● **Materials provided**
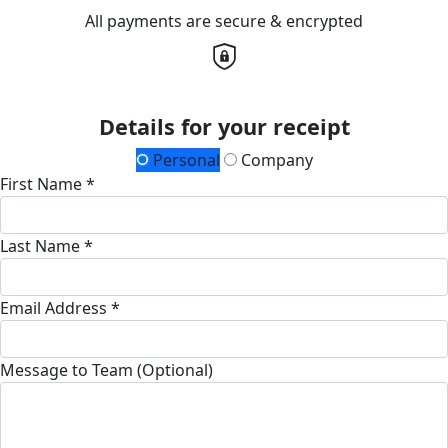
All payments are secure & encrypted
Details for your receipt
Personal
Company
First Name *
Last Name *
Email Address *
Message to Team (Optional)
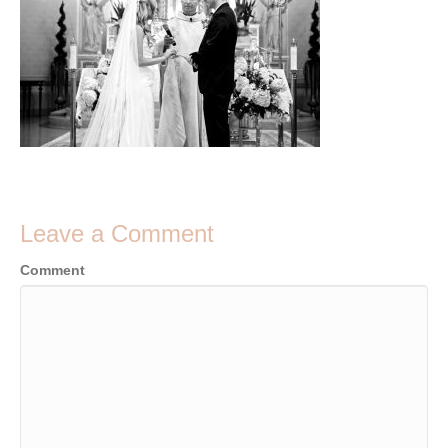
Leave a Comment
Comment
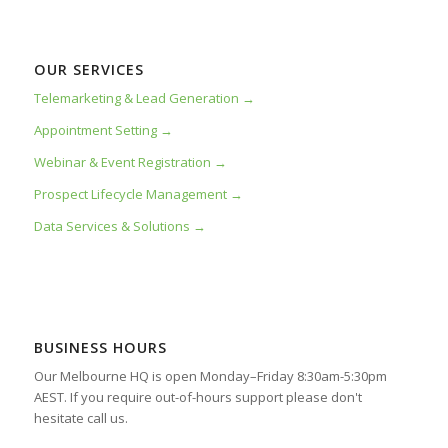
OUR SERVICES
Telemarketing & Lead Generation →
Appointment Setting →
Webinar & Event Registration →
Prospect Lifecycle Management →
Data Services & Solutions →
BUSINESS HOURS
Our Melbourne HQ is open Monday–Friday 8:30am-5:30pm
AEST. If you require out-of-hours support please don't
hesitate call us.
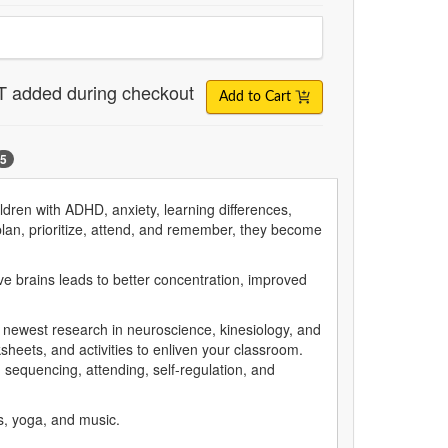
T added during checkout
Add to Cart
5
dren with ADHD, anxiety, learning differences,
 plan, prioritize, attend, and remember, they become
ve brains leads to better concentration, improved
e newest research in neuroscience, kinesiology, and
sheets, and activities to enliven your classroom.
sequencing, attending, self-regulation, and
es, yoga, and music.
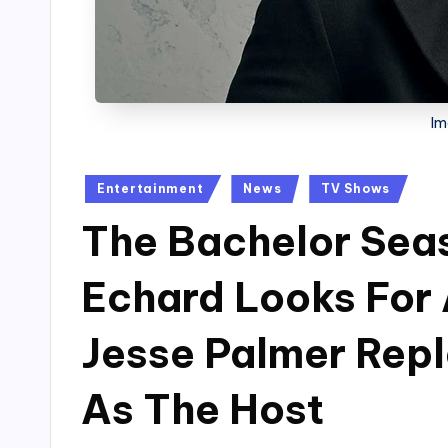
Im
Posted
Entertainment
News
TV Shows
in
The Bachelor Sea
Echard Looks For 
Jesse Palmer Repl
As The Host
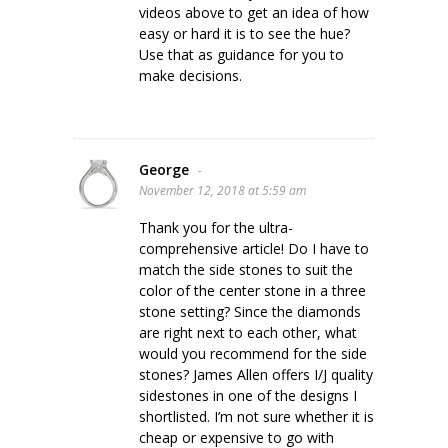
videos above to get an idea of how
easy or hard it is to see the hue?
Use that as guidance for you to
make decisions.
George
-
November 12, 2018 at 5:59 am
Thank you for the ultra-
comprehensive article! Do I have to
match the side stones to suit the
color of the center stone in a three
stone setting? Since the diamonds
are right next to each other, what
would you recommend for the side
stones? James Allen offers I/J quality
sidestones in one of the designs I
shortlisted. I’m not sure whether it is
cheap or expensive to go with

...

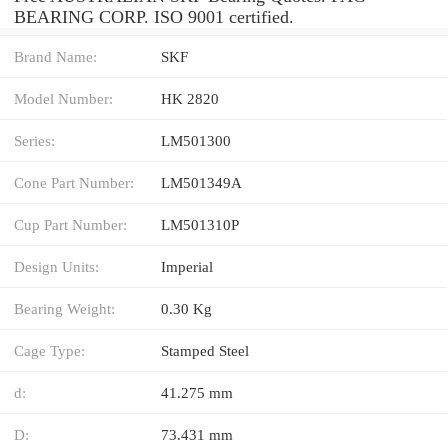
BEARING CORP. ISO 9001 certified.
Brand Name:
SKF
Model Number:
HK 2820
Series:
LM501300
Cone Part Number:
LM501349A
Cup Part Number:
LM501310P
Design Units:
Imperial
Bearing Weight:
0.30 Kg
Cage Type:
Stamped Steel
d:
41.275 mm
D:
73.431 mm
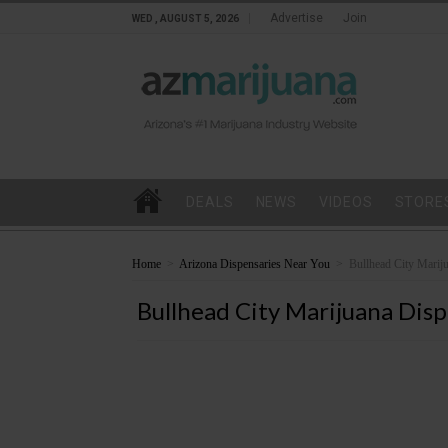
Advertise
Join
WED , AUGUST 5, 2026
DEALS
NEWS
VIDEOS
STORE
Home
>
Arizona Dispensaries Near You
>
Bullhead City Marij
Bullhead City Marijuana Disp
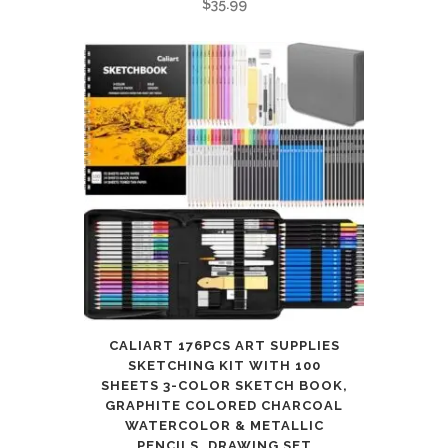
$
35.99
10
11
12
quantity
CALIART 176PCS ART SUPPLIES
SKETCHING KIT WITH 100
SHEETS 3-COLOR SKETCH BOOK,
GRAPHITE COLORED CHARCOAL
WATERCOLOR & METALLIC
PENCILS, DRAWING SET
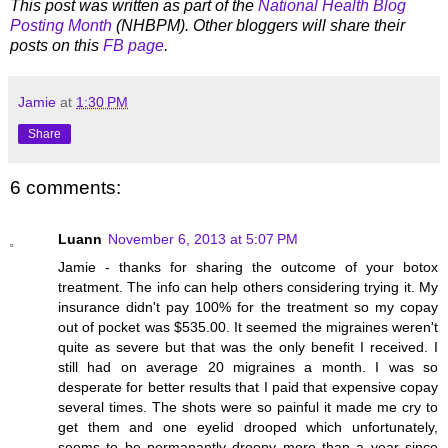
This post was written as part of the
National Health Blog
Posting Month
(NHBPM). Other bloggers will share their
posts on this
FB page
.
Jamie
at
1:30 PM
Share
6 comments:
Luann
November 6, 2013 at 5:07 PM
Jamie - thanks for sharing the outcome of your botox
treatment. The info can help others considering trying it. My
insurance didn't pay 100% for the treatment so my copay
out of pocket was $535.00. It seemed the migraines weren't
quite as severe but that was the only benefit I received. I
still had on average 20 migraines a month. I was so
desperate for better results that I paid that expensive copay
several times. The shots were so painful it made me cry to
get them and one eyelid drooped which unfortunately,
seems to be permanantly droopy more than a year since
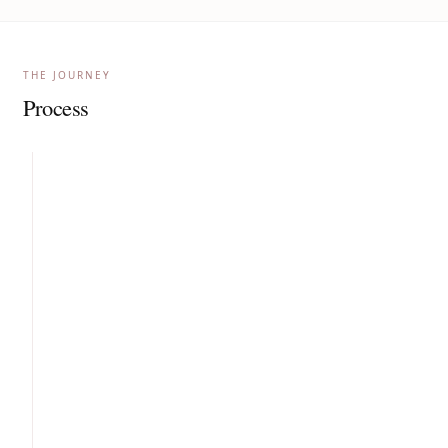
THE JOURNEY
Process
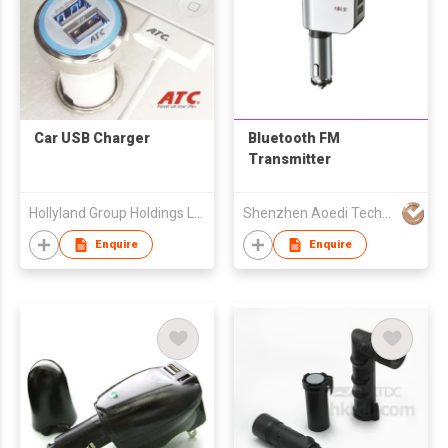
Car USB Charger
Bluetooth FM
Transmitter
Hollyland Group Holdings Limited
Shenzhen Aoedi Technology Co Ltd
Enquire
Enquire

--

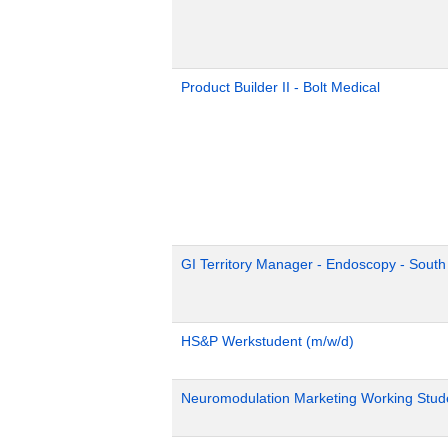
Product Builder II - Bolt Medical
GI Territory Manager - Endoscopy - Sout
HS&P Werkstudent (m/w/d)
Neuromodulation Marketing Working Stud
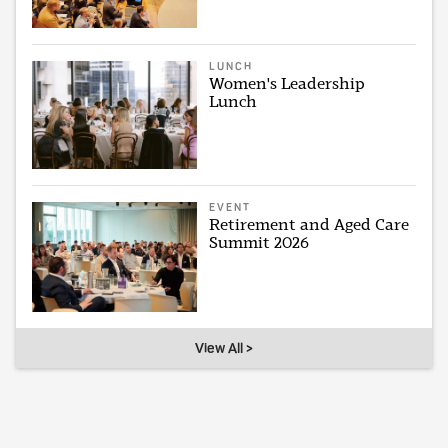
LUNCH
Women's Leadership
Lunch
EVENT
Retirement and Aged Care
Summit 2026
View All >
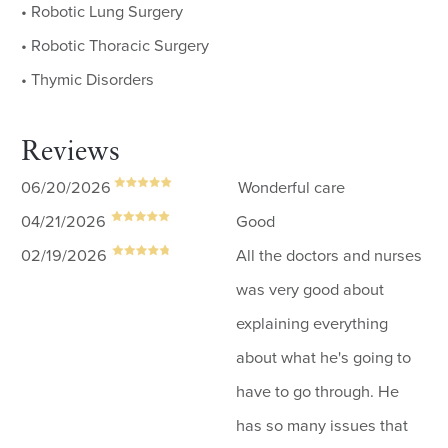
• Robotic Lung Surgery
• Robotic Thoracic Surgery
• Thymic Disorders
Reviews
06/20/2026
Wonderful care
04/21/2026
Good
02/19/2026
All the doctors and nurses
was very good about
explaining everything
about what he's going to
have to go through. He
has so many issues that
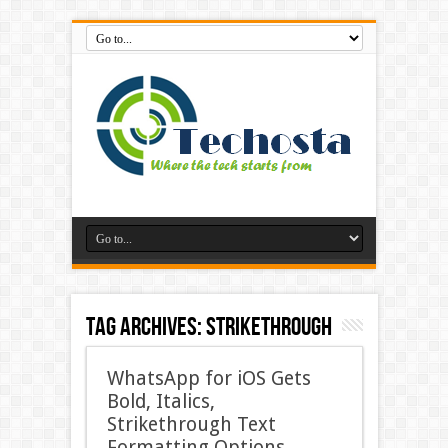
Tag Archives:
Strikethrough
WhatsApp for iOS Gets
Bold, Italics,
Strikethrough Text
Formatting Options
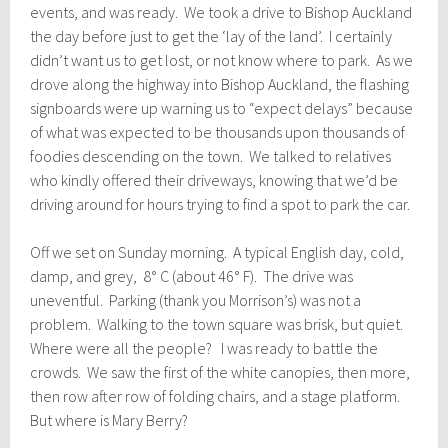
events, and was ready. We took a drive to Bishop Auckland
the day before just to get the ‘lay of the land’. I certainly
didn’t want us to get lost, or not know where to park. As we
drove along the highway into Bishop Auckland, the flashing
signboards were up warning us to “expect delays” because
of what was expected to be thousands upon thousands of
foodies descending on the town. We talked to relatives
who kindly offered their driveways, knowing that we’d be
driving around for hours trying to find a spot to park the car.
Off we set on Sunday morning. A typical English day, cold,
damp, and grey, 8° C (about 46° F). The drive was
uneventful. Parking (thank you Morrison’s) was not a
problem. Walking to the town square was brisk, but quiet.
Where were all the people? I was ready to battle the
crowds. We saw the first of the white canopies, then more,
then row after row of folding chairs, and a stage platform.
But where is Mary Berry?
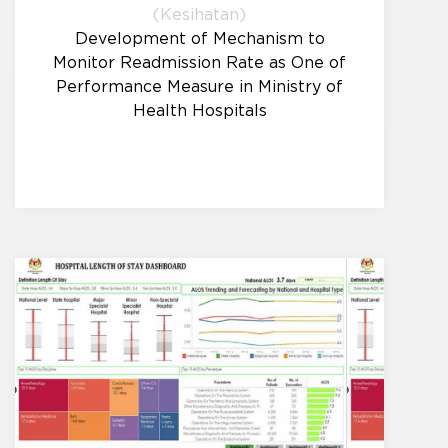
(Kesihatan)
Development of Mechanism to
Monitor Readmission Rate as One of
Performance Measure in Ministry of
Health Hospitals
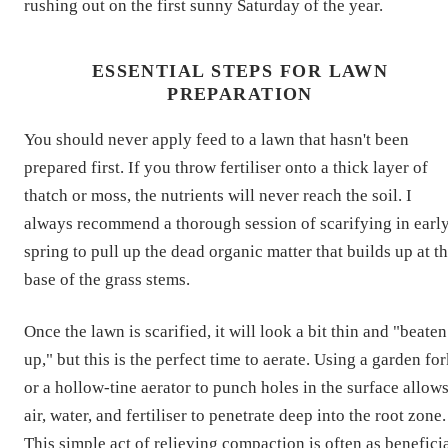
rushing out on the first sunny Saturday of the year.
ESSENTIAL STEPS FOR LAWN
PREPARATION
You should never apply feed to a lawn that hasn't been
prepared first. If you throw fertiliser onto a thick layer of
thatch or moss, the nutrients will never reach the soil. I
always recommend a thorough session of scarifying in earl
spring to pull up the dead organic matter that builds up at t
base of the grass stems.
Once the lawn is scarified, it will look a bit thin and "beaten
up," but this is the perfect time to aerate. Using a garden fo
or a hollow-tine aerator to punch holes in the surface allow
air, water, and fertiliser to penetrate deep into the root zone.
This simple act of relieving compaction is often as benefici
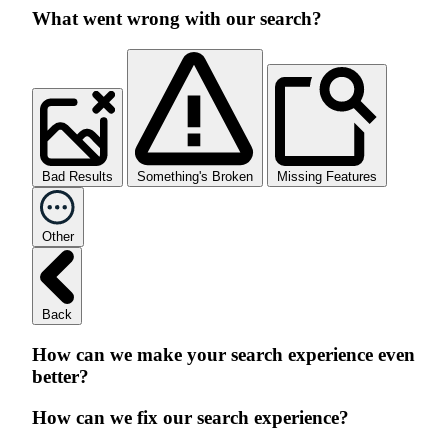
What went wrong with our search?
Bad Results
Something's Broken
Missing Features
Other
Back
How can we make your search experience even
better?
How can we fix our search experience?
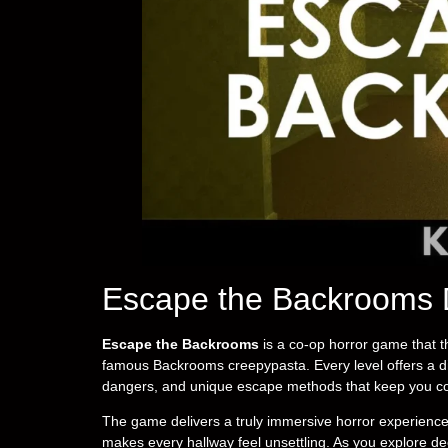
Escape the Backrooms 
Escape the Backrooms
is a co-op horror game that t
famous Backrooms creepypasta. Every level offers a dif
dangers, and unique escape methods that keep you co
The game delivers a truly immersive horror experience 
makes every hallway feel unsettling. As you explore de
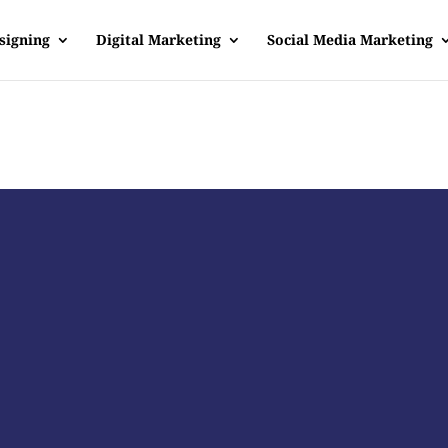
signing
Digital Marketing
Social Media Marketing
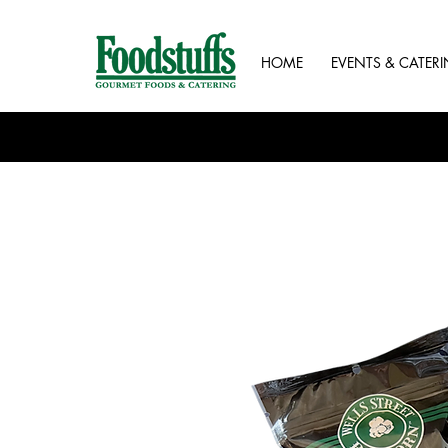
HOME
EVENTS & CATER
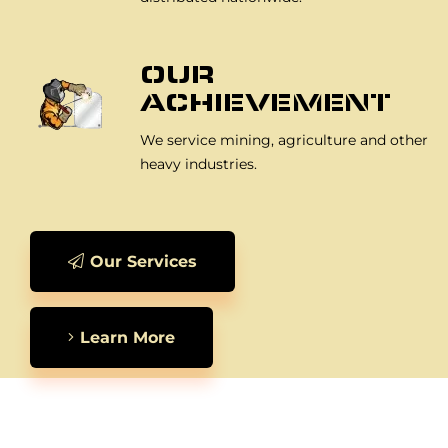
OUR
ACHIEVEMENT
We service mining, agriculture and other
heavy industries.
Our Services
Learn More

● **Task to carry out**
From the records above, copy exactly the lines starting at the one with "Monitor Readmission Rate as One of" and ending at the one with "spring to pull", and no others. Pictures stay out.

● **Your solution**
Monitor Readmission Rate as One of
Performance Measure in Ministry of
Health Hospitals
rushing out on the first sunny Saturday of the year.
ESSENTIAL STEPS FOR LAWN
PREPARATION
You should never apply feed to a lawn that hasn't been
prepared first. If you throw fertiliser onto a thick layer of
thatch or moss, the nutrients will never reach the soil. I
always recommend a thorough session of scarifying in earl
spring to pull up the dead organic matter that builds up at t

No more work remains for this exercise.